How To Make Grocery Shopping Fun

Updated: Oct 29, 2019


Can taking more time to do a mundane life task like shopping in a more mindful way be useful too? Well, if the way you go about it aligns with your own personal values I think it can - which is why I now shop at farmer’s markets and make a morning outing of the whole grocery gathering expedition rather than endure the soulless tedium of supermarket queues. As a general life principle I have found the simple Pavlovian associating of something that I don’t look forward to with something I do renders the unpleasant pleasant. Playing beautiful music while I clean. Listening to a favourite podcast while I iron.

For me a beautiful farmer’s market humanizes the whole task of grocery shopping. I take the time to talk to vendors I know and have established a relationship with. I meet up with friends for a relaxing cuppa and chat and take some time out to watch the world pass by. I soak in the wonderfully creative, innovative music of some talented busker. 

Sinking into all 5 senses I take my time to navigate the stalls. I admire and select the fresh produce which I remind myself will nourish those I love for the coming week. I let the produce inspire me. 
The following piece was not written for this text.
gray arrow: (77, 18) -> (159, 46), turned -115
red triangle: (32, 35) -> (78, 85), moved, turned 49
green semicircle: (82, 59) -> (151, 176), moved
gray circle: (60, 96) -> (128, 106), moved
My shopping trips are now longer but the shopping aspect of them is shorter and the whole experience is far more enjoyable. As Brooke McAlary of the Slow Home Podcast puts it “convenience” can gift us with a little more time, but it can also rob us of opportunities for connection, mindfulness and the fulfillment that comes from creating something from scratch. Convenience food gets me lots of packaging but rarely helps me slow down because I feel compelled to fill the spare time with “something useful.” Shopping is something most of us do at least once a week. Contemplating how I could inject more meaning, enjoyment and connection into what used to be a resented, tedious task has improved my quality of life. It has also helped me slow down and simplify.
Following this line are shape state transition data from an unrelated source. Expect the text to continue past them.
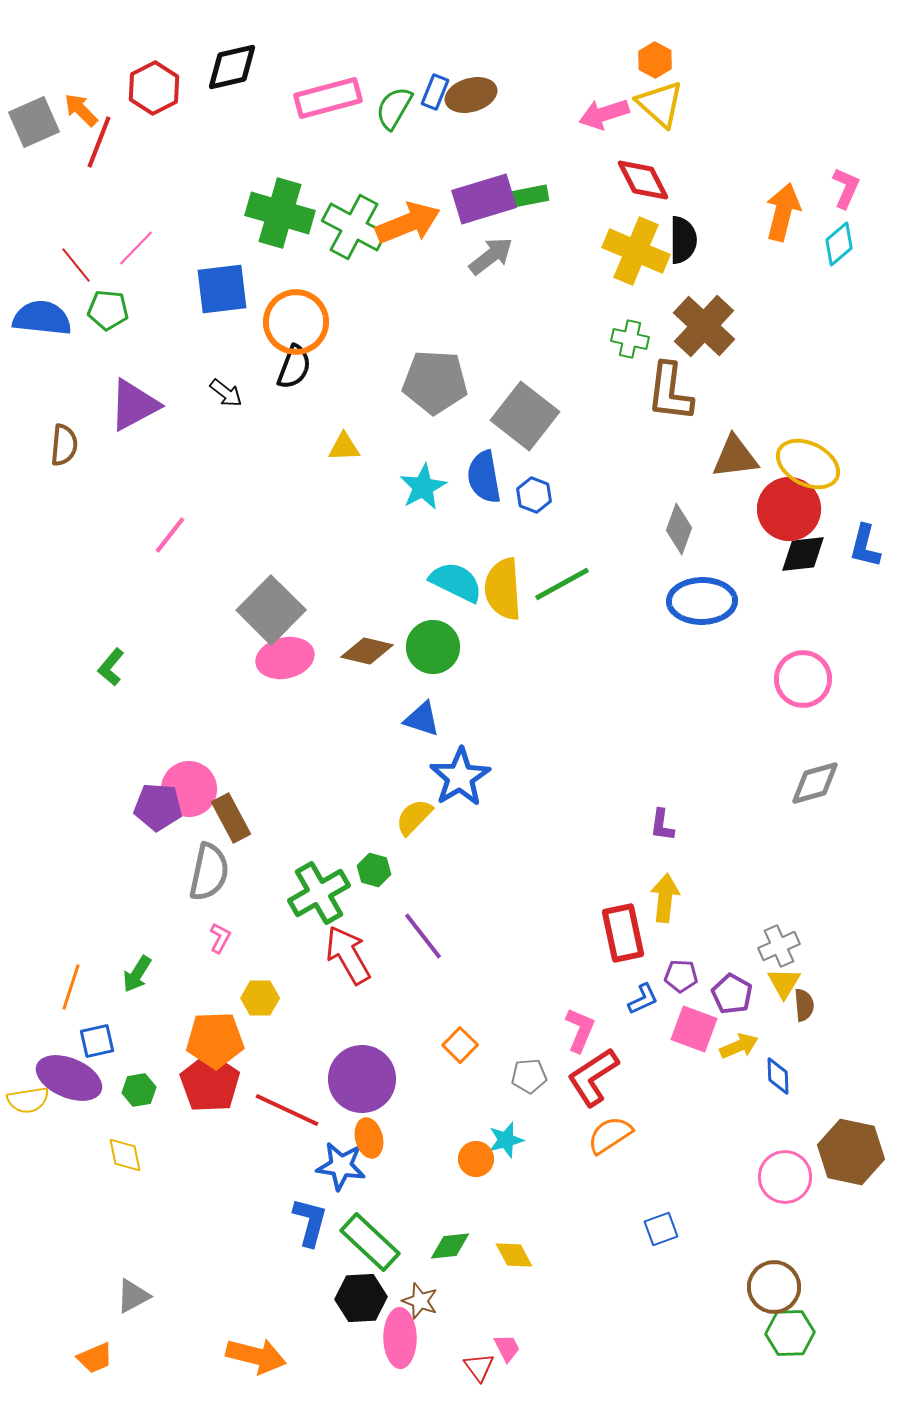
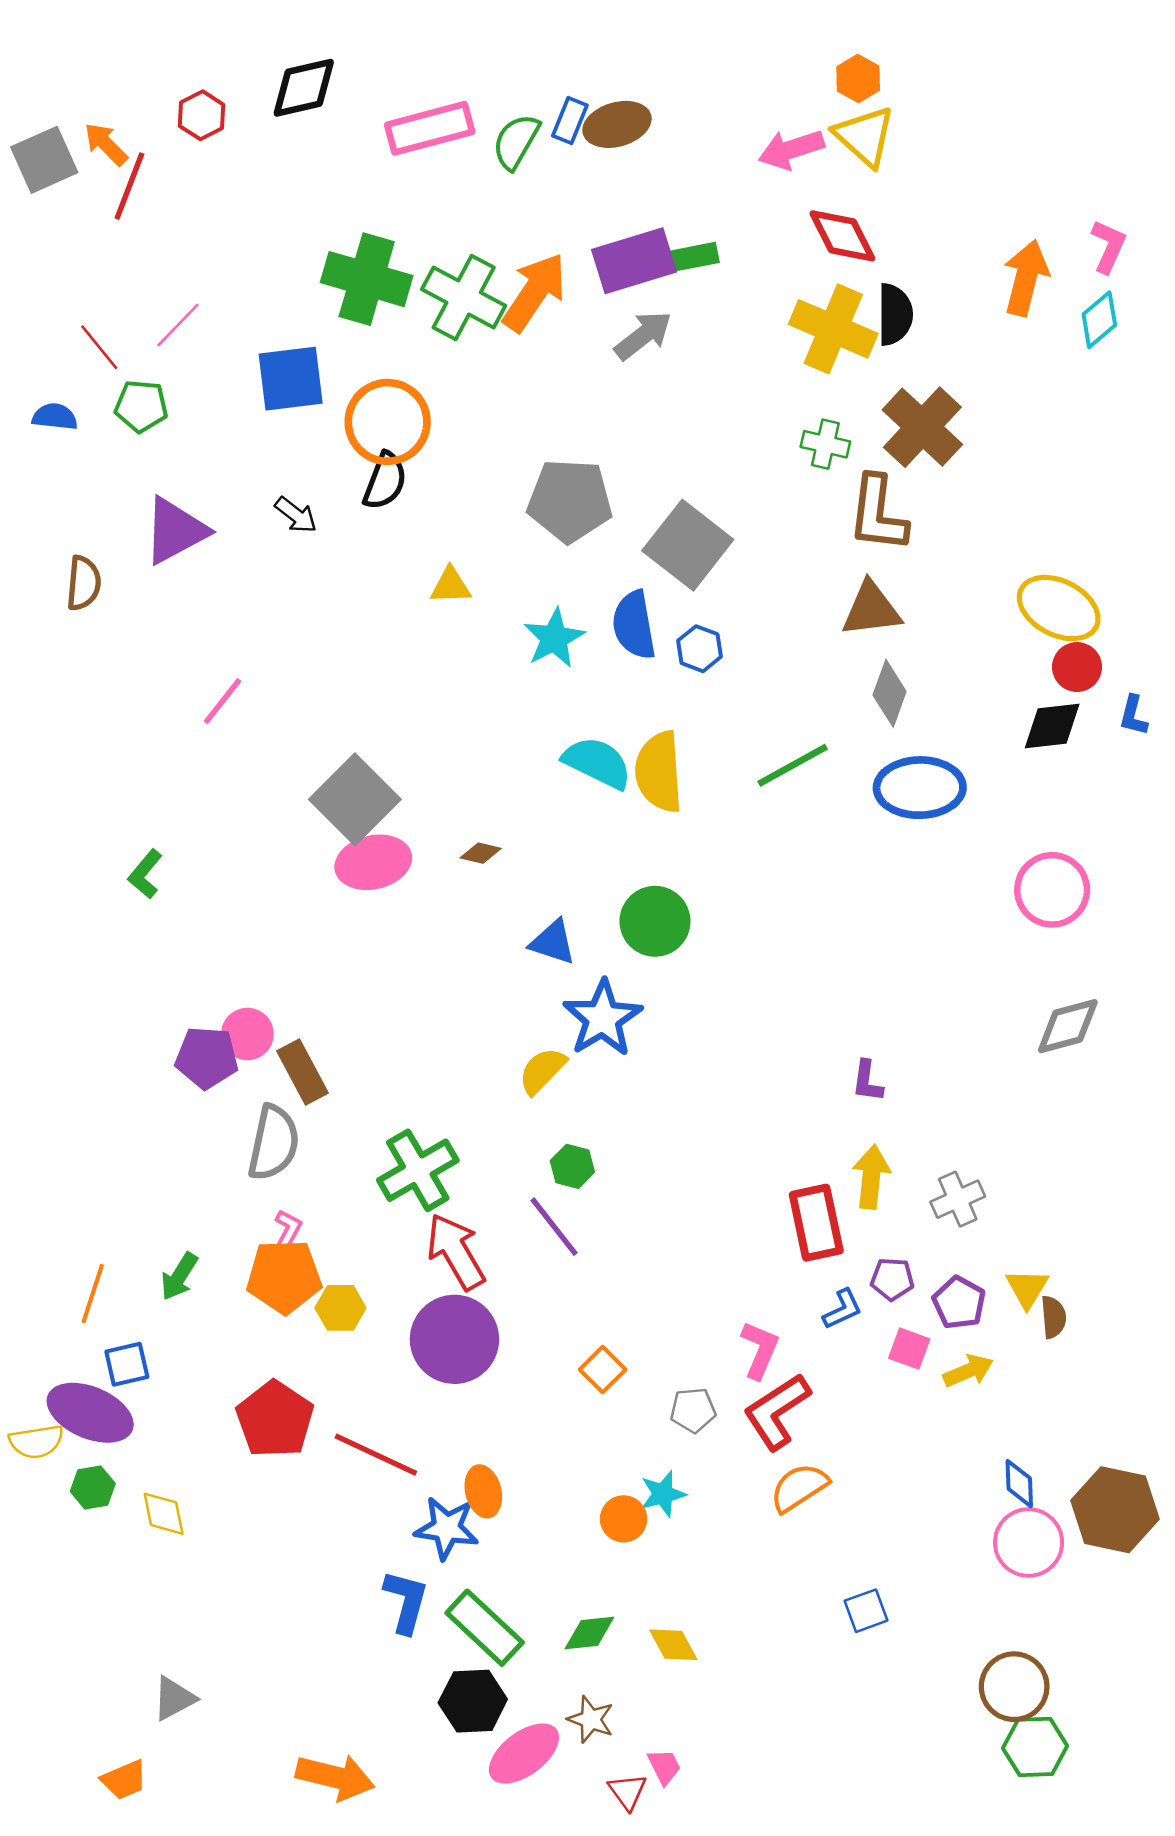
red hexagon: (154, 88) -> (202, 115), size x0.7
orange arrow: (408, 223) -> (534, 292), turned -34
blue semicircle: (42, 318) -> (55, 417), size x0.6
brown triangle: (735, 457) -> (871, 609), moved
red circle: (789, 509) -> (1077, 667), moved, size x0.6
blue L-shape: (865, 546) -> (1133, 716), size x0.7
green line: (562, 584) -> (793, 765), moved
green circle: (433, 647) -> (655, 921), moved
brown diamond: (367, 651) -> (481, 853), size x0.6
pink circle: (189, 789) -> (247, 1034), size x0.7
green hexagon: (374, 870) -> (572, 1166), moved
gray cross: (779, 946) -> (958, 1199), moved
pink square: (694, 1029) -> (909, 1349), size x0.7
orange pentagon: (215, 1040) -> (284, 1276), moved
blue diamond: (778, 1076) -> (1019, 1484), moved
purple circle: (362, 1079) -> (454, 1339), moved
green hexagon: (139, 1090) -> (93, 1487), moved
brown star: (420, 1301) -> (591, 1719), moved
pink ellipse: (400, 1338) -> (524, 1754), turned 54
I do take a rough menu plan and shopping list but I am also on the look out for the best fruit and veggies of the season. One day I just decided I’d had enough of grocery shopping. There was something about the whole undertaking that felt soul destroying.
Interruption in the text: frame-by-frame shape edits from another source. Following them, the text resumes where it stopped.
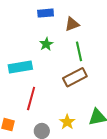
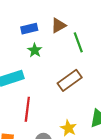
blue rectangle: (46, 13) -> (29, 29), moved
green line: (79, 51) -> (78, 42), moved

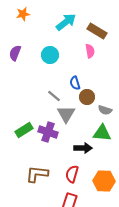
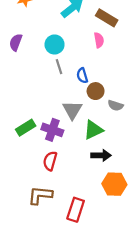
gray line: (54, 96) -> (59, 67), moved, turned 32
green triangle: (102, 133) -> (93, 130), moved, turned -30
black arrow: (83, 148) -> (101, 155), moved
brown L-shape: (37, 174) -> (40, 195), moved
red semicircle: (72, 174) -> (50, 161), moved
I asked my husband to do the shopping with me and told him I wanted to reinvent it as a social outing so I no longer associated it with domestic drudgery. We found a beautiful organic farmer’s market nestled underneath a canopy of massive, old Moreton Bay fig trees - Northey Street Markets, which sits adjacent to an urban permaculture farm. It is on the outskirts of the CBD but once within the embrace of those ancient trees you feel worlds away from city life. There is something nostalgic and yesteryear about Northey Street. Sure the organic produce is more expensive here. But I have crunched the numbers and found that if I cook simple meals from whole foods and cut back on meat my weekly food expenses compare very favourably with the average Australian family of my size.

I tend to construct my own meals from fridge and pantry staples now rather than follow recipes because I find I am more likely to use up all of the ingredients I buy. My fridge and pantry start to look familiar and there is less wastage of exotic ingredients I may not use again. I have a kitchen and pantry staples list which resides on the inside of my pantry door. This makes compiling a shopping list fast. I pull it off it’s blue-tack backing and check it against fridge and pantry supplies. I also have a black board shopping list board so my family can mark down what has been used up before we go shopping. If I want to do a mini, mid-week shop I take a photo of it with my mobile phone.

We bought a trolley - yes it is plastic - it was before my plastic awakening so don’t judge me. This solved the dilemma of jostling a million bags. I now use that trolley for my nomadic yoga classes and for the supermarket on the rare occasions I pop into one. On beach-side holidays we walk the trolley to the grocery store instead of drive. It is collapsible and has two collapsible crates that we fill with bottles and mason jars and refillable produce bags. We use refill bottles for Kombucha and olive oil and mason jars for pantry goods.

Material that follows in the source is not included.